3

Considering a text file of 1.5 million lines and around 50-100 words per line.

To find the lines that contains the word, using os.popen('grep -w word infile') seems to be faster than

for line in infile: 
  if word in line:
    print line

How else could one search a word in a textfile in python? What is the fastest way to search through that large unindex textfile?

alvas
  • 115,346
  • 109
  • 446
  • 738
  • I think that using a regex could be very fast. But as your file is very big, it can't be loaded in RAM to be regex-analyzed. However, it is possible to read the file by large chunks and analyze with regex each chunk one after the other. Doing so, it may arrive that the researched string could be overlapping over two chunks, then being not detected. Consequently the analyze of chunks must be done in a certain manner. I wrote such a code already and posted it here on stackoverflow.com. Let me search it. – eyquem Jul 08 '13 at 07:22
  • 1
    I found my following post (http://stackoverflow.com/questions/16583591/read-a-very-big-single-line-txt-file-and-split-it) in which the code was intended to detect strings ROW_DEL in a big file and to replace them with shorter strings. Your problem is just to detect a pattern, it is simpler.
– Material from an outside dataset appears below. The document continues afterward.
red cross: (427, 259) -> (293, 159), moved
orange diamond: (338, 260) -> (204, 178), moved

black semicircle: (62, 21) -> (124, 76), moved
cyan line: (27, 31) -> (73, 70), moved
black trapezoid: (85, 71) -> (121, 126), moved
I think you can take a look in my cited post to examine the manner in which I analyzed the text chunk after chunk and to adapt its principle to your more limited need. – eyquem Jul 08 '13 at 07:53

2 Answers2

2

There are several fast search algorithms (see wikipedia). They require you to compile the word into some structure. Grep is using Aho-Corasick algorithm.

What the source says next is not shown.